# Required work
All of the entries need to be printed again exactly; pictures are the only thing to omit.

****************

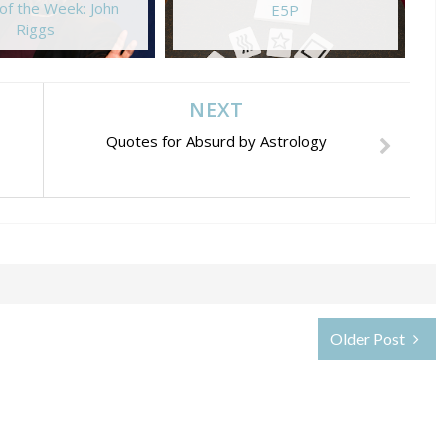
of the Week: John
E5P
Riggs
NEXT
Quotes for Absurd by Astrology
Older Post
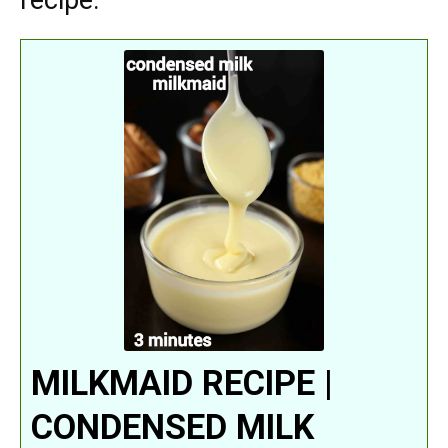
recipe:
MILKMAID RECIPE |
CONDENSED MILK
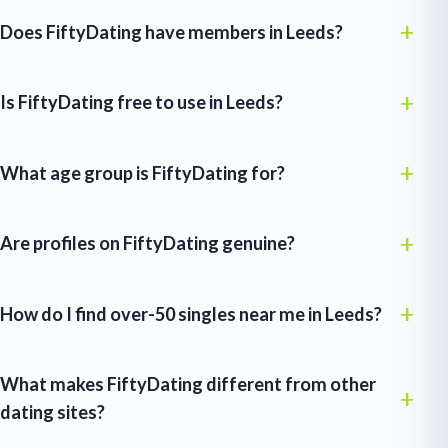
Does FiftyDating have members in Leeds?
Is FiftyDating free to use in Leeds?
What age group is FiftyDating for?
Are profiles on FiftyDating genuine?
How do I find over-50 singles near me in Leeds?
What makes FiftyDating different from other
dating sites?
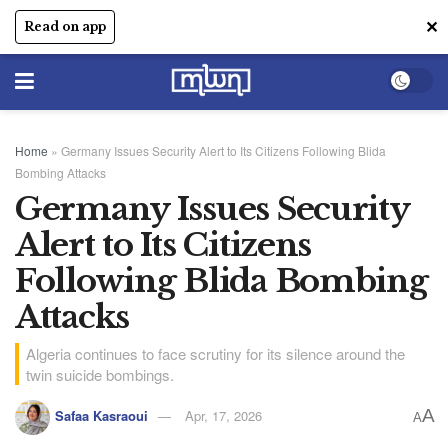
✕
Read on app
Home
»
Germany Issues Security Alert to Its Citizens Following Blida
Bombing Attacks
Germany Issues Security
Alert to Its Citizens
Following Blida Bombing
Attacks
Algeria continues to face scrutiny for its silence around the
twin suicide bombings.
A
Safaa Kasraoui
Apr, 17, 2026
A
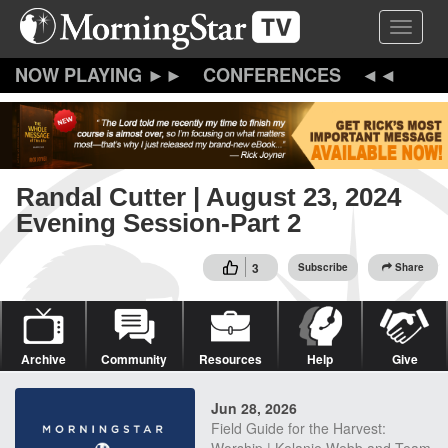
Skip
Toggle 
to
main
content
CONFERENCES
Randal Cutter | August 23, 2024
Evening Session-Part 2
3
Subscribe
Share
Archive
Community
Resources
Help
Give
Jun 28, 2026
Field Guide for the Harvest:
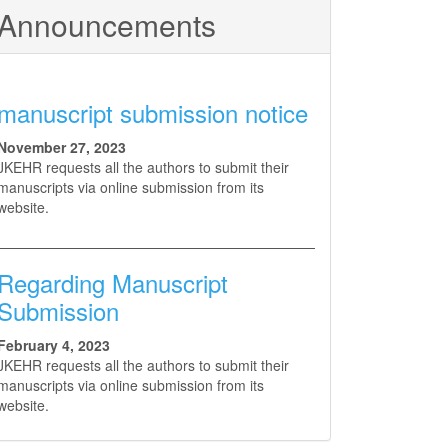
Announcements
manuscript submission notice
November 27, 2023
JKEHR requests all the authors to submit their
manuscripts via online submission from its
website.
Regarding Manuscript
Submission
February 4, 2023
JKEHR requests all the authors to submit their
manuscripts via online submission from its
website.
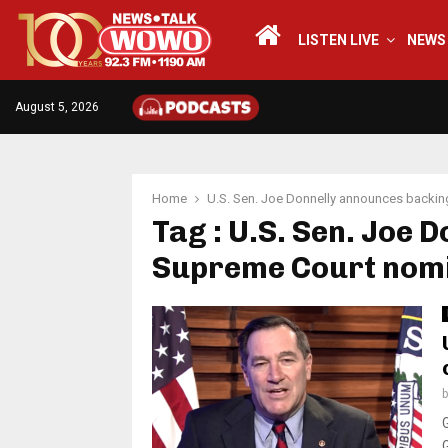
LISTEN LIVE
NEWS
August 5, 2026
Home
U.S. Sen. Joe Donnelly announces backin
Tag : U.S. Sen. Joe 
Supreme Court nomi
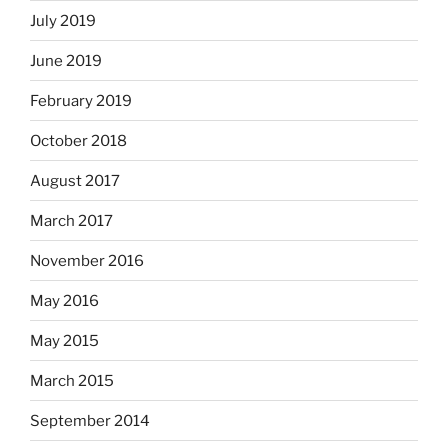
July 2019
June 2019
February 2019
October 2018
August 2017
March 2017
November 2016
May 2016
May 2015
March 2015
September 2014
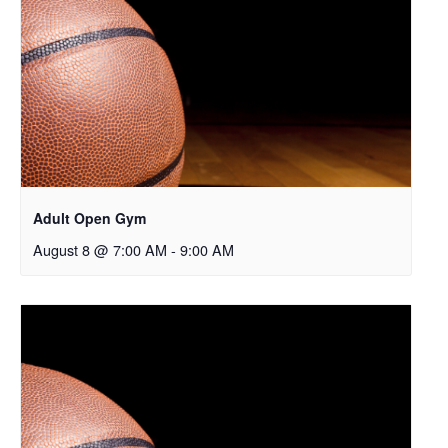
Adult Open Gym
August 8 @ 7:00 AM
-
9:00 AM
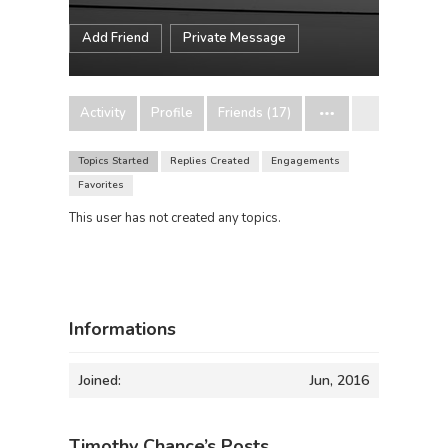
Add Friend
Private Message
Activity
Profile
Friends (17)
Topics Started
Replies Created
Engagements
Favorites
This user has not created any topics.
Informations
Joined:
Jun, 2016
Timothy Chance’s Posts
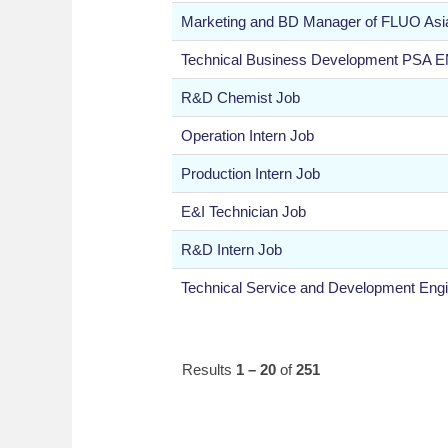
Marketing and BD Manager of FLUO Asi
Technical Business Development PSA 
R&D Chemist Job
Operation Intern Job
Production Intern Job
E&I Technician Job
R&D Intern Job
Technical Service and Development Engi
Results
1 – 20
of
251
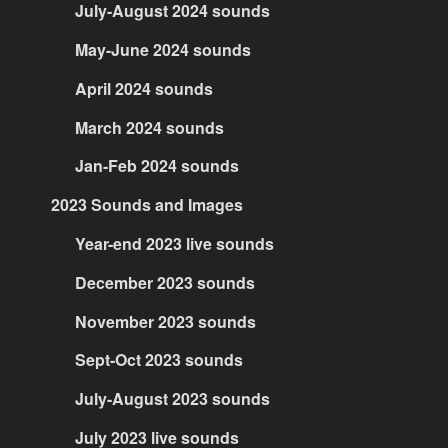
July-August 2024 sounds
May-June 2024 sounds
April 2024 sounds
March 2024 sounds
Jan-Feb 2024 sounds
2023 Sounds and Images
Year-end 2023 live sounds
December 2023 sounds
November 2023 sounds
Sept-Oct 2023 sounds
July-August 2023 sounds
July 2023 live sounds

****************

# Task response
of the Week: John
E5P
Riggs
NEXT
Quotes for Absurd by Astrology
Older Post
recipe:
MILKMAID RECIPE |
CONDENSED MILK
Does FiftyDating have members in Leeds?
Is FiftyDating free to use in Leeds?
What age group is FiftyDating for?
Are profiles on FiftyDating genuine?
How do I find over-50 singles near me in Leeds?
What makes FiftyDating different from other
dating sites?
✕
Read on app
Home
»
Germany Issues Security Alert to Its Citizens Following Blida
Bombing Attacks
Germany Issues Security
Alert to Its Citizens
Following Blida Bombing
Attacks
Algeria continues to face scrutiny for its silence around the
twin suicide bombings.
A
Safaa Kasraoui
Apr, 17, 2026
A
Skip
Toggle 
to
main
content
CONFERENCES
Randal Cutter | August 23, 2024
Evening Session-Part 2
3
Subscribe
Share
Archive
Community
Resources
Help
Give
Jun 28, 2026
Field Guide for the Harvest:
Announcements
manuscript submission notice
November 27, 2023
JKEHR requests all the authors to submit their
manuscripts via online submission from its
website.
Regarding Manuscript
Submission
February 4, 2023
JKEHR requests all the authors to submit their
manuscripts via online submission from its
website.
LISTEN LIVE
NEWS
August 5, 2026
Home
U.S. Sen. Joe Donnelly announces backin
Tag : U.S. Sen. Joe 
Supreme Court nomi
July 2019
June 2019
February 2019
October 2018
August 2017
March 2017
November 2016
May 2016
May 2015
March 2015
September 2014
Adult Open Gym
August 8 @ 7:00 AM
-
9:00 AM
Add Friend
Private Message
Activity
Profile
Friends (17)
Topics Started
Replies Created
Engagements
Favorites
This user has not created any topics.
Informations
Joined:
Jun, 2016
Timothy Chance’s Posts
Marketing and BD Manager of FLUO Asi
Technical Business Development PSA 
R&D Chemist Job
Operation Intern Job
Production Intern Job
E&I Technician Job
R&D Intern Job
Technical Service and Development Engi
Results
1 – 20
of
251
July-August 2024 sounds
May-June 2024 sounds
April 2024 sounds
March 2024 sounds
Jan-Feb 2024 sounds
2023 Sounds and Images
Year-end 2023 live sounds
December 2023 sounds
November 2023 sounds
Sept-Oct 2023 sounds
July-August 2023 sounds
July 2023 live sounds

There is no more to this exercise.